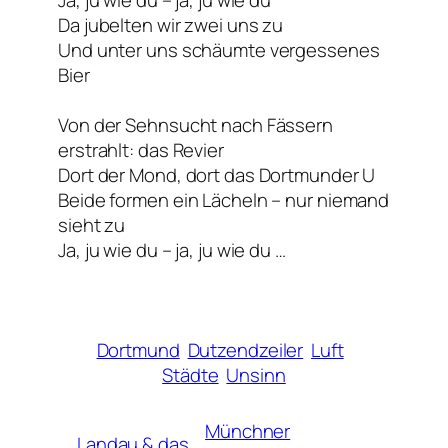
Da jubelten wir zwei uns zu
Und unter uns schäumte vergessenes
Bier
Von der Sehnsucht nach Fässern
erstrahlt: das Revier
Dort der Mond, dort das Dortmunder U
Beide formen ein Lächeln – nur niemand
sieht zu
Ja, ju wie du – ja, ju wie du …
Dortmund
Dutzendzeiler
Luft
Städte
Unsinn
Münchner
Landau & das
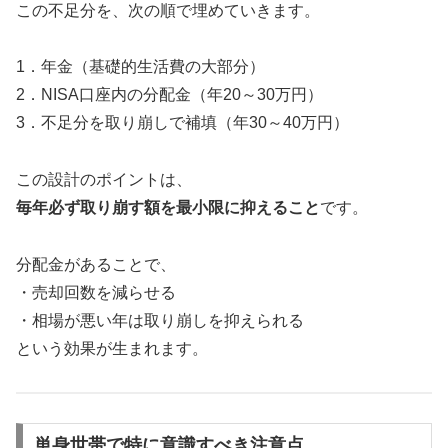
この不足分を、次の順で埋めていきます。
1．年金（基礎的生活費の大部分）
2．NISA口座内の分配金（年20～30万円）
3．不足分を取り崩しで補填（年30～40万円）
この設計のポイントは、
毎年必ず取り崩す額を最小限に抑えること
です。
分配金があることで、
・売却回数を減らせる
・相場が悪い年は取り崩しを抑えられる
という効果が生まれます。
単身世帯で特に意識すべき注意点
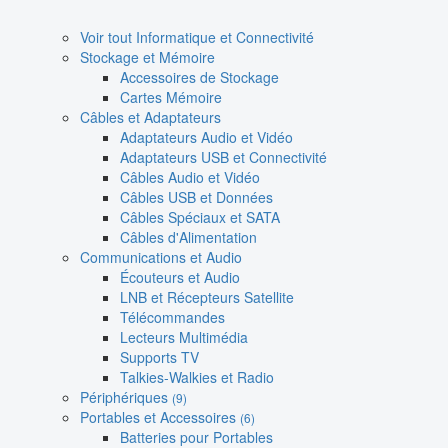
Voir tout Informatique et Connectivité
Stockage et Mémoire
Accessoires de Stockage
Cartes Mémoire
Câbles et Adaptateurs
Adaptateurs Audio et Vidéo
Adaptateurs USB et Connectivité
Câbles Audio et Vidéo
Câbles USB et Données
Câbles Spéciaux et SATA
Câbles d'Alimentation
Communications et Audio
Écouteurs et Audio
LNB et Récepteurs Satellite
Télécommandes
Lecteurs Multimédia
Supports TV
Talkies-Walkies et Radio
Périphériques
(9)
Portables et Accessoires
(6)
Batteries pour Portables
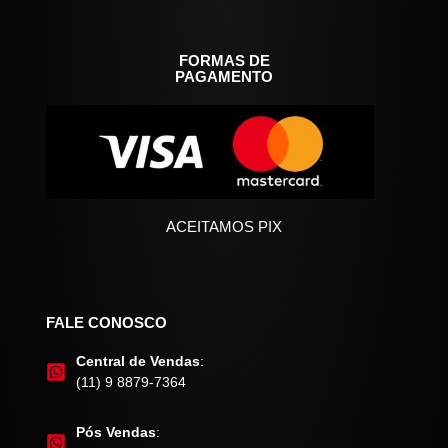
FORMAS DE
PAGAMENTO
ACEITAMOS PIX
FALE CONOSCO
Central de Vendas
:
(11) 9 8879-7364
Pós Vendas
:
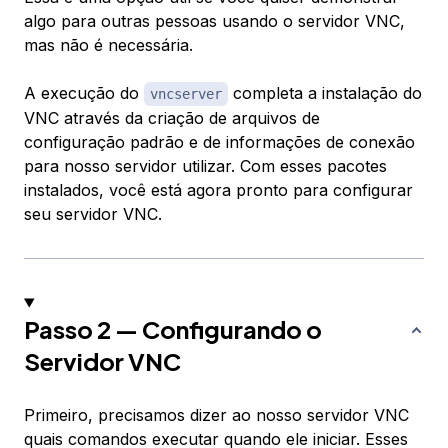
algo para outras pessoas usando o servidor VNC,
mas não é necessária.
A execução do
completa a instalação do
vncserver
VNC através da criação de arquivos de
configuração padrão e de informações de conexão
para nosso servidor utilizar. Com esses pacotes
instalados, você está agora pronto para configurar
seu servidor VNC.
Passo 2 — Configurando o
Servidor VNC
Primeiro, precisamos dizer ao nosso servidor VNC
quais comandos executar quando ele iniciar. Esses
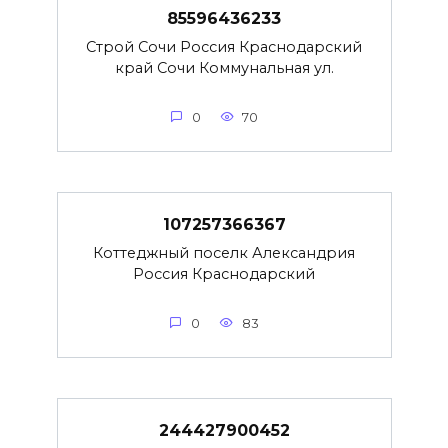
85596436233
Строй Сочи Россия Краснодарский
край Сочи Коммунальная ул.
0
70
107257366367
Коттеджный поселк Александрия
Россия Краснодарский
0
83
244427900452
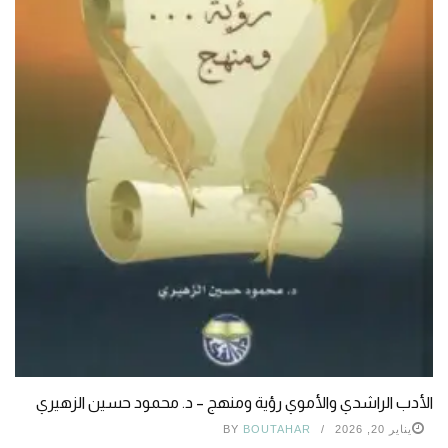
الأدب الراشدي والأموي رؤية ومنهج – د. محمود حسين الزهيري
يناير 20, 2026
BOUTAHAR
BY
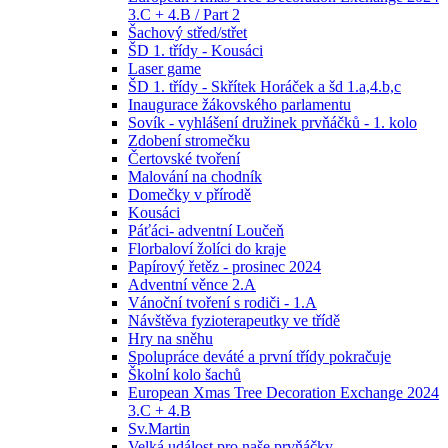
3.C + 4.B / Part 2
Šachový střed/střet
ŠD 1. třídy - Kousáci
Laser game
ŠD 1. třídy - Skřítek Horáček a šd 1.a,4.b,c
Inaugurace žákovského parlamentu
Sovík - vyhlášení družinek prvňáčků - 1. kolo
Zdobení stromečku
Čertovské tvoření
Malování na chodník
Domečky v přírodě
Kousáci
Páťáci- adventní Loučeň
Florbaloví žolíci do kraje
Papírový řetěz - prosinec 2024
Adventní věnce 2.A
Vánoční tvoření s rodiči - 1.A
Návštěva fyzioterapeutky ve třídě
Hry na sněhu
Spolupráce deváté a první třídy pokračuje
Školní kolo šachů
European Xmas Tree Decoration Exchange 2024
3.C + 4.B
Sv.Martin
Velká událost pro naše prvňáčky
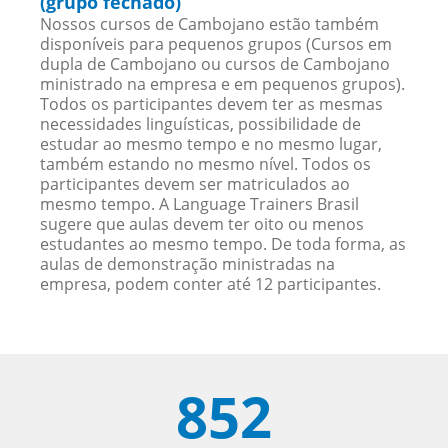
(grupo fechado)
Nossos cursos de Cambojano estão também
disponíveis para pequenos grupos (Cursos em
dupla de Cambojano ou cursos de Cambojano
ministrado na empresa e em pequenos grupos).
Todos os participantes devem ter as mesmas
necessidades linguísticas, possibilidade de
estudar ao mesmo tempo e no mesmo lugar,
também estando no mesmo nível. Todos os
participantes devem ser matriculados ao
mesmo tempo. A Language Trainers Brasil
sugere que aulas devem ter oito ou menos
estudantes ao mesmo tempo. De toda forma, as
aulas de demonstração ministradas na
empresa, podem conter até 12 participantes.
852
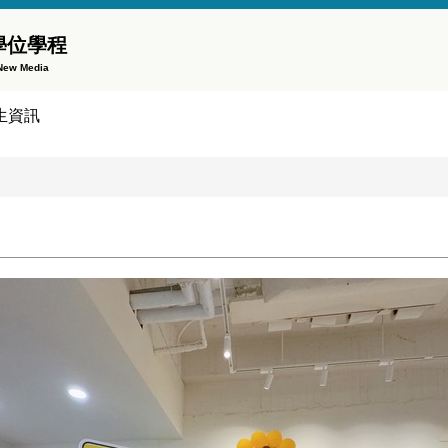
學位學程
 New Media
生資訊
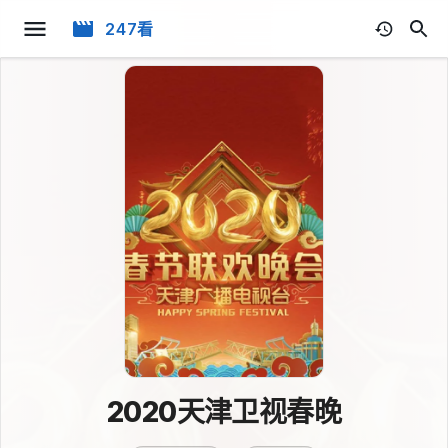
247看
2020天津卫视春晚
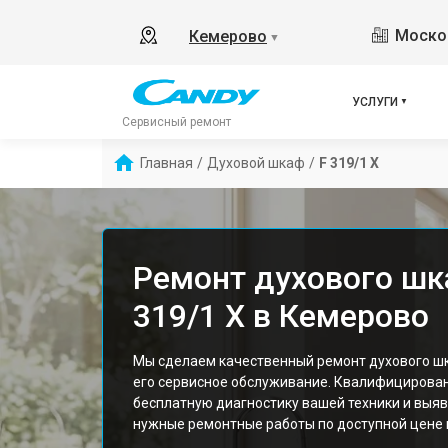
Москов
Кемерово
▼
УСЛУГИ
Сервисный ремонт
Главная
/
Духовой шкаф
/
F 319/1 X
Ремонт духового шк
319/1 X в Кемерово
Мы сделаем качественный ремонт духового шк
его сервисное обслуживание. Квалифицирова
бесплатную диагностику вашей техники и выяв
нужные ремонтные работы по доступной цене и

--

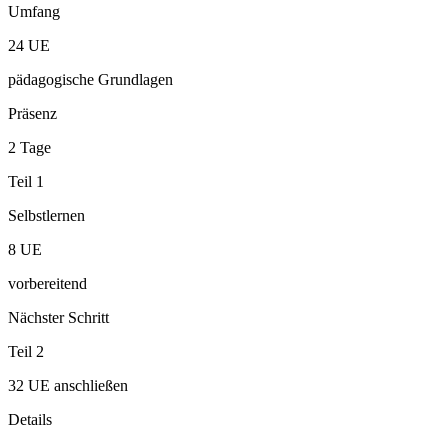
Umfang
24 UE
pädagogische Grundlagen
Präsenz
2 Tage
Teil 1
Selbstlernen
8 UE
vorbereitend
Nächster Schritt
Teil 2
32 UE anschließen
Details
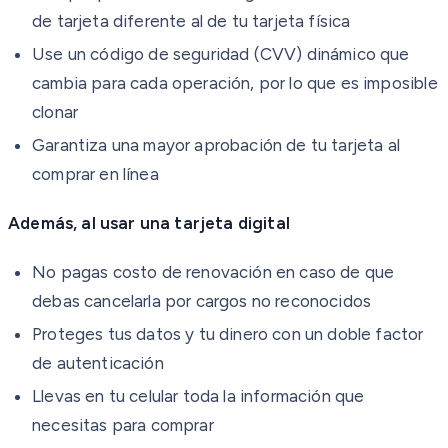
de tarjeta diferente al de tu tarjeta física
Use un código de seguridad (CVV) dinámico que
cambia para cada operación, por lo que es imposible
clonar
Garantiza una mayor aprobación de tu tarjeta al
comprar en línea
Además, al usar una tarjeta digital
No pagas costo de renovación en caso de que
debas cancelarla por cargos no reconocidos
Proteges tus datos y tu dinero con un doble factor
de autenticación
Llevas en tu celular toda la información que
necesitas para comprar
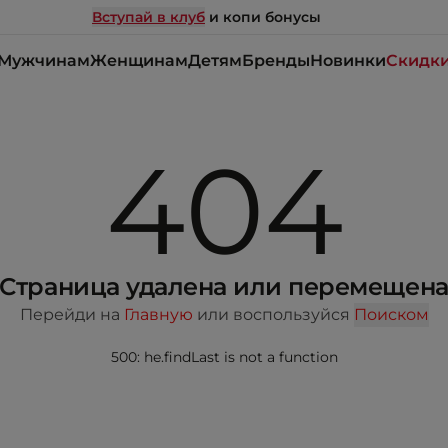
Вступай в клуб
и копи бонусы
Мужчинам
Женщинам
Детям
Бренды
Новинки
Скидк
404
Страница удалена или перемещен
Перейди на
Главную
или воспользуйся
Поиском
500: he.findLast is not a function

---

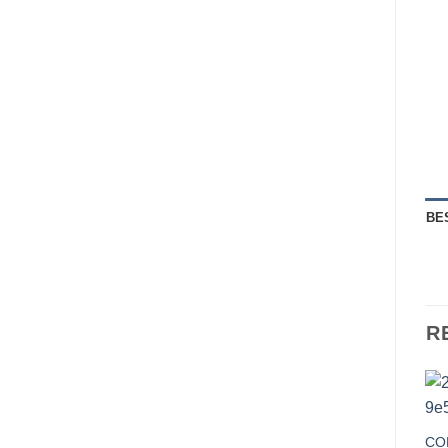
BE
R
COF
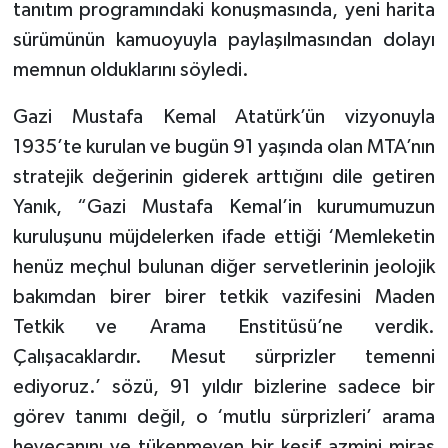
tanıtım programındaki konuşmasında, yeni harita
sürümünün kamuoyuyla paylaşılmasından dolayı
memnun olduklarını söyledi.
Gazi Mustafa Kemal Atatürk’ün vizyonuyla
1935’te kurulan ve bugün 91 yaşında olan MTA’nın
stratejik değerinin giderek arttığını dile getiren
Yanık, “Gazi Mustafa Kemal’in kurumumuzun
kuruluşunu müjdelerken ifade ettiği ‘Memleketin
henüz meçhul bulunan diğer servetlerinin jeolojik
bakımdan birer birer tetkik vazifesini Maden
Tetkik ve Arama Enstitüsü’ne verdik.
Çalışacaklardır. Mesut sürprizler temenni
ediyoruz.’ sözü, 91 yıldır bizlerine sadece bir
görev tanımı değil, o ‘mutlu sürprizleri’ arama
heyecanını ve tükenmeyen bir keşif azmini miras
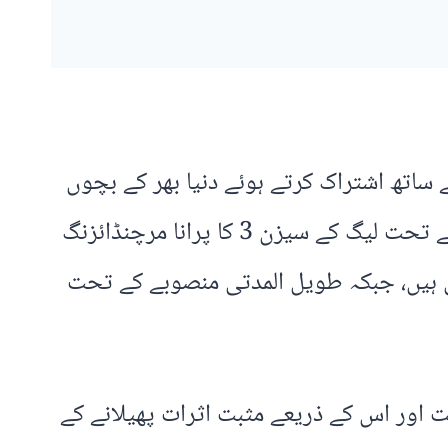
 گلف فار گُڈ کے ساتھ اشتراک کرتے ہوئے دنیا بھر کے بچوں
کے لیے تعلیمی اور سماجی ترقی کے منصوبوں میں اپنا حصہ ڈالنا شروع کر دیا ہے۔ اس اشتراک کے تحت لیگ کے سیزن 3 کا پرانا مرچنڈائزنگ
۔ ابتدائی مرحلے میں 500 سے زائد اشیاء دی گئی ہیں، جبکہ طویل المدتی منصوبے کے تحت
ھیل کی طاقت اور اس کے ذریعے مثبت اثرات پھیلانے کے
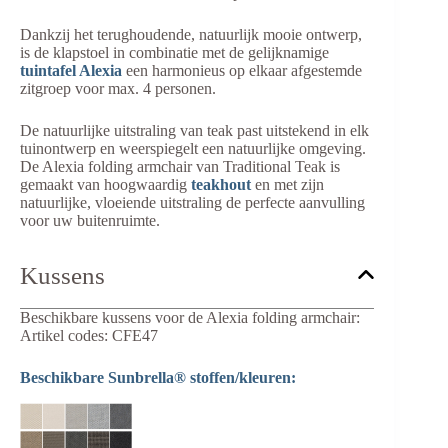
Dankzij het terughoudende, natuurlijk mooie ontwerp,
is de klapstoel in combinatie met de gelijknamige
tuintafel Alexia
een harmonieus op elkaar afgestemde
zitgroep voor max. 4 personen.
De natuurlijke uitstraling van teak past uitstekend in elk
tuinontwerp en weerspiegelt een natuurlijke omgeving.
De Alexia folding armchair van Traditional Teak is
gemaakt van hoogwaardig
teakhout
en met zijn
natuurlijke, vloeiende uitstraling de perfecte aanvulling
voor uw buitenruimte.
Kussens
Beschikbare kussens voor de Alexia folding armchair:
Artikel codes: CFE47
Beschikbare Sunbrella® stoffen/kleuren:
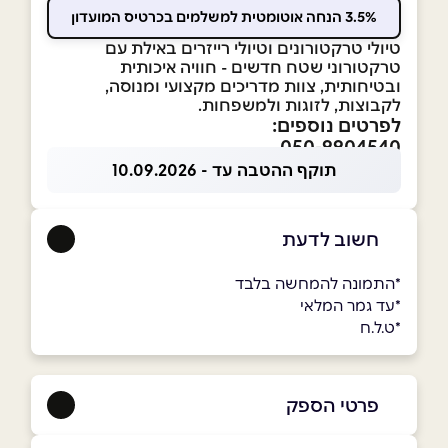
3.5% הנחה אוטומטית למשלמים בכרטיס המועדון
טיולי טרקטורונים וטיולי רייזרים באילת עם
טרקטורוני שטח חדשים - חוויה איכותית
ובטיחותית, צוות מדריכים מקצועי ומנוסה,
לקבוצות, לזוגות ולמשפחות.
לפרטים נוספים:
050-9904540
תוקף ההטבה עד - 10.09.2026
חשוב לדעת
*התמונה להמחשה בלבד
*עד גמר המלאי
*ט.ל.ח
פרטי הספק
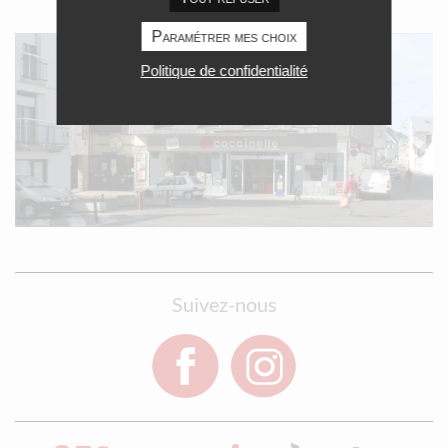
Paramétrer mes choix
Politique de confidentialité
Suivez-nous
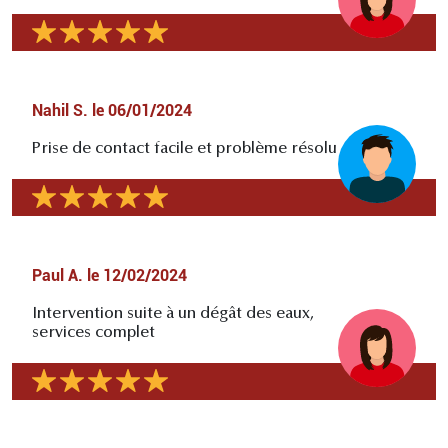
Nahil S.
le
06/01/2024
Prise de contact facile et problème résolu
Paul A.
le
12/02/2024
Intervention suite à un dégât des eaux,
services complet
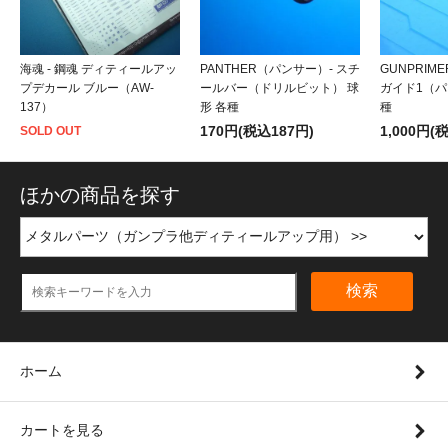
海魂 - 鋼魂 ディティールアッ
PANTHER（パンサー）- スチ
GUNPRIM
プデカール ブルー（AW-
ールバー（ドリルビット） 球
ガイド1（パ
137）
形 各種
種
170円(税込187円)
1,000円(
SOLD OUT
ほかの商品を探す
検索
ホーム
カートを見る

EXERCISE INSTRUCTIONS
The expected answer is an exact copy of the lines above, beginning at the line with "een harmonieus op elkaar afgestemde" and ending at the line with "natuurlijke, vloeiende uitstraling", with both ends in.

RESPONSE AREA
een harmonieus op elkaar afgestemde
zitgroep voor max. 4 personen.
De natuurlijke uitstraling van teak past uitstekend in elk
tuinontwerp en weerspiegelt een natuurlijke omgeving.
De Alexia folding armchair van Traditional Teak is
gemaakt van hoogwaardig
teakhout
en met zijn
natuurlijke, vloeiende uitstraling de perfecte aanvulling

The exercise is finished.